Wasser: Gemeinde sind Kosten zu hoch. Dt. Kaltenbrunn will neuen Aufteilungsschlüssel nach Wasserverbrauch bewirken. Wasserverband winkt ab.

 |  NOEN, Erwin Wodicka/Bilderbox

Die Zeichen zwischen Gemeinde und Wasserverband stehen auf Sturm. Grund dafür ist der laut Gemeinde „ungerechte Aufteilungsschlüssel“ für die Kostenabrechnungen. Dt. Kaltenbrunn – die einzige Gemeinde aus dem Bezirk Jennersdorf, die Mitglied im Wasserverband Thermenland ist – hat fünf Wassergenossenschaften, die die Gemeinde mit Wasser versorgen und nur im Notfall Wasser vom Wasserverband einspeisen. Genau das ist das Problem.

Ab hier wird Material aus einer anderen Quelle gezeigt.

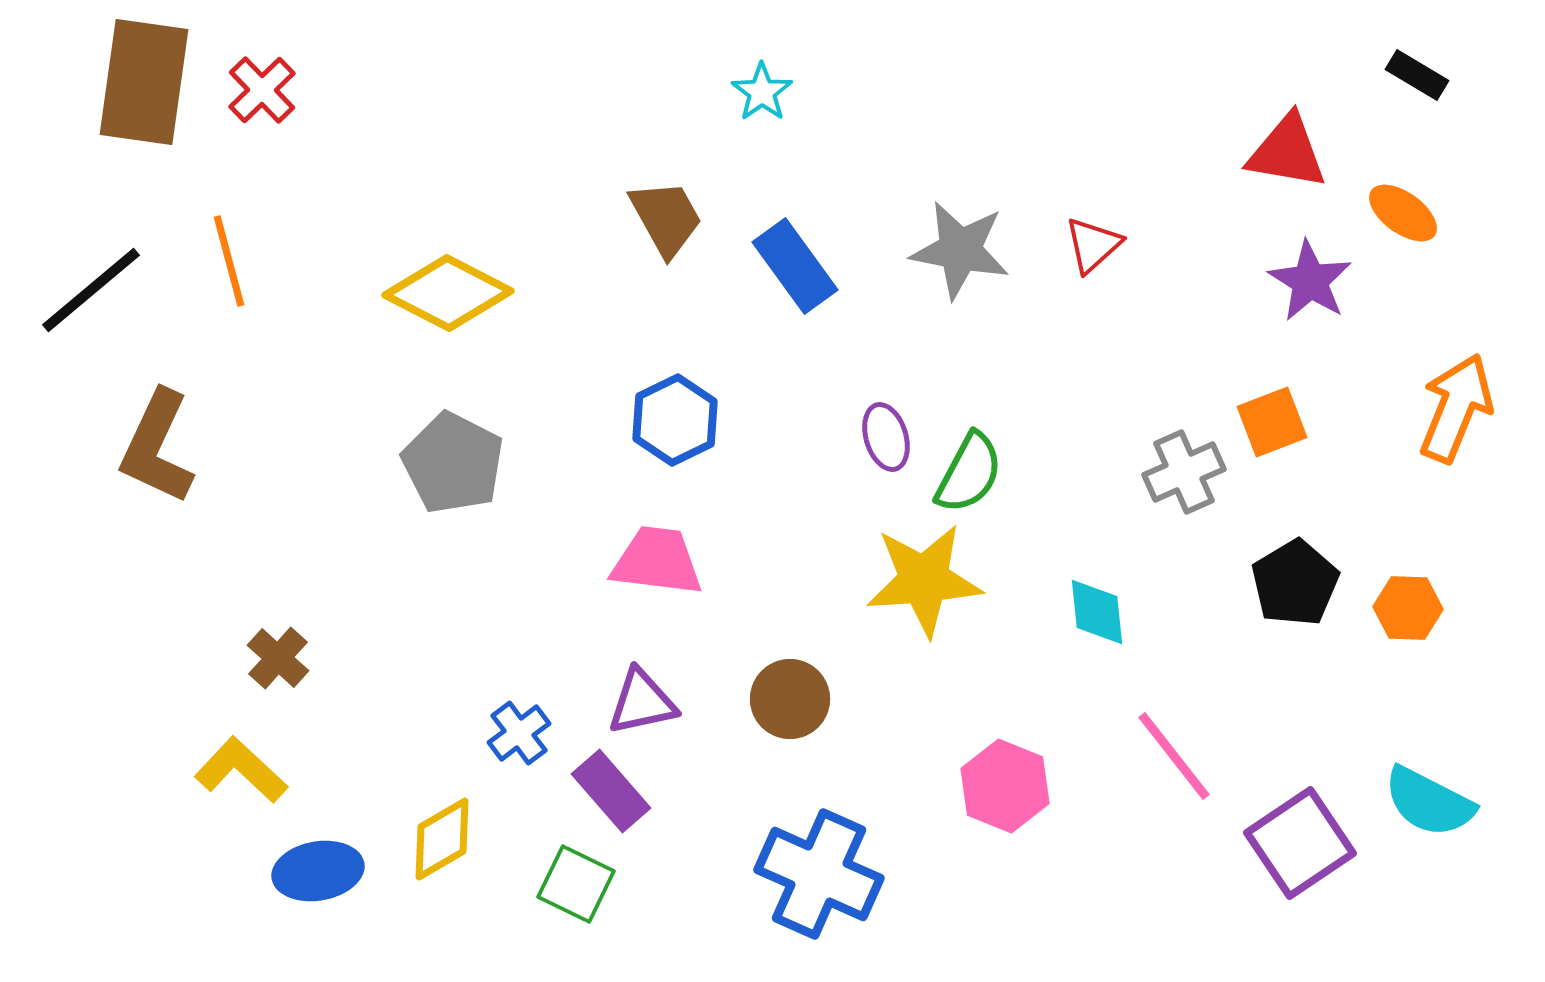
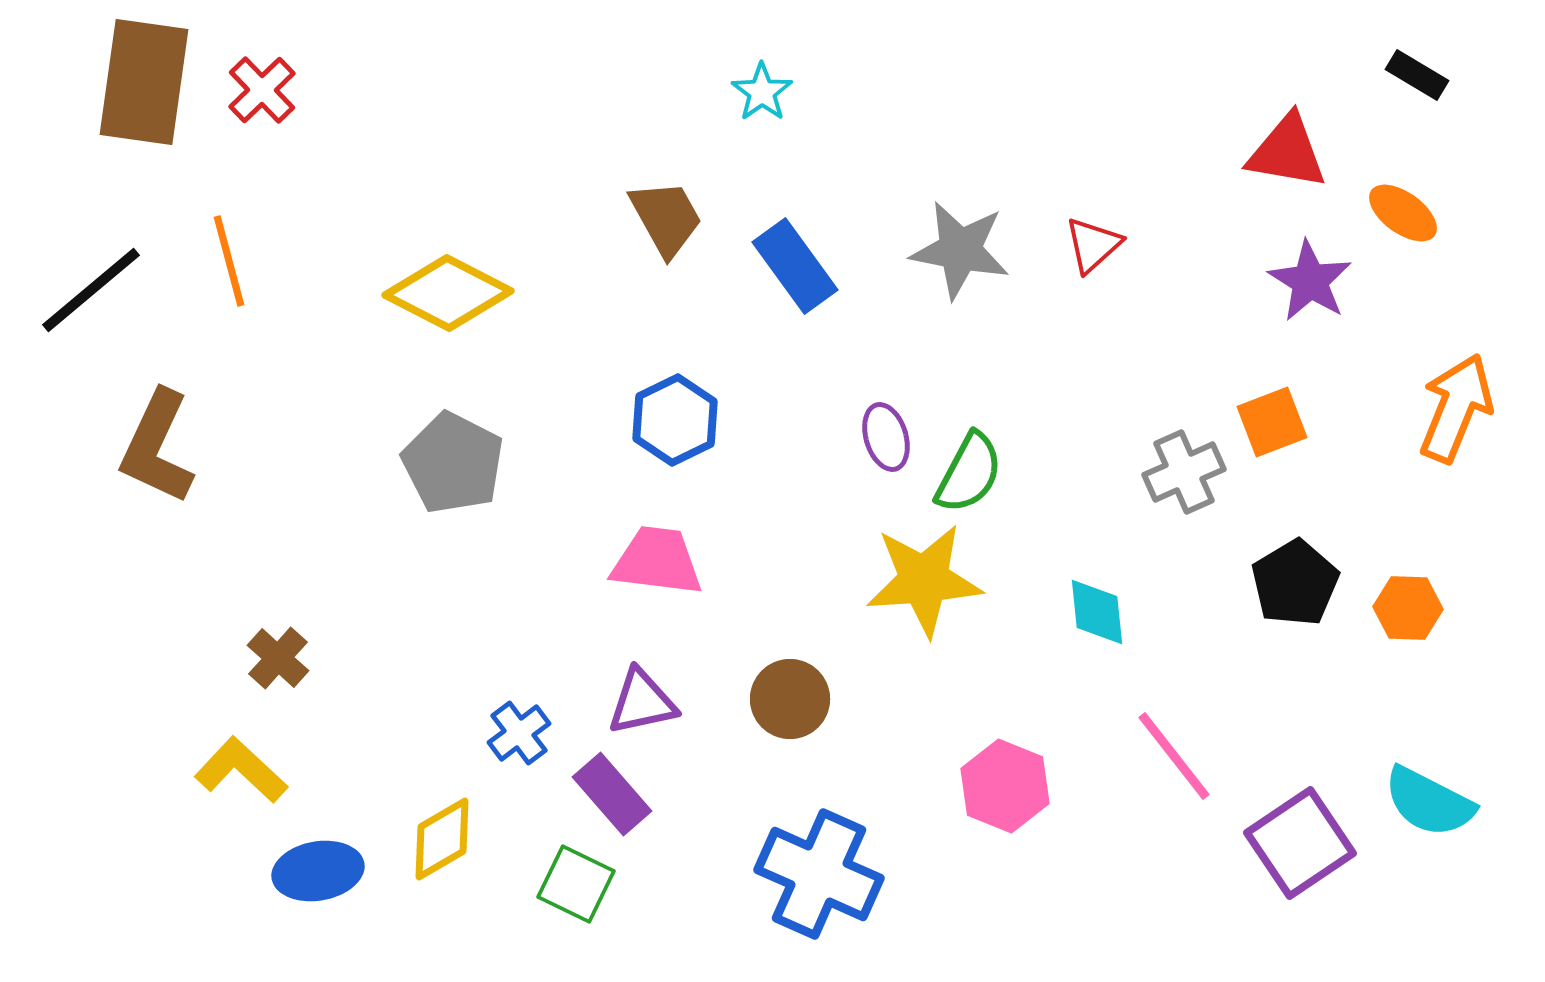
purple rectangle at (611, 791): moved 1 px right, 3 px down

„Wir beziehen viel weniger Wasser und müssen trotzdem hohe Kosten zahlen, das sehen wir nicht ein und wollen, dass wir nach Wasserverbrauch und nicht nach Einwohnern zahlen“, erklärt Bürgermeister Erwin Hafner, der zugibt, dass Dt. Kaltenbrunn die einzige Gemeinde ist, die mit dem Aufteilungsschlüssel unzufrieden ist.

"Änderung nicht möglich"

Den Wunsch von Hafner winkt Heinz Peter Krammer, Obmann des Wasserverbandes, aber ab. „Alle sieben Mitgliedsgemeinden haben einstimmig bei der vergangenen Mitgliederversammlung für den Neuaufteilungsschlüssel gestimmt, auch Dt. Kaltenbrunn. Eine Änderung ist nicht möglich“, bleibt Krammer dabei, will aber weiter Gespräche mit Dt. Kaltenbrunn führen, um die Wogen wieder zu glätten.

Derzeit investiert der Wasserverband 3,5 Millionen Euro in den Ringschluss, um die Trinkwasserversorgung zu verbessern. Ein Ausstiegsszenario seitens der Gemeinde Dt. Kaltenbrunn gibt es nicht. „Wir werden weiter verhandeln“, meint Hafner.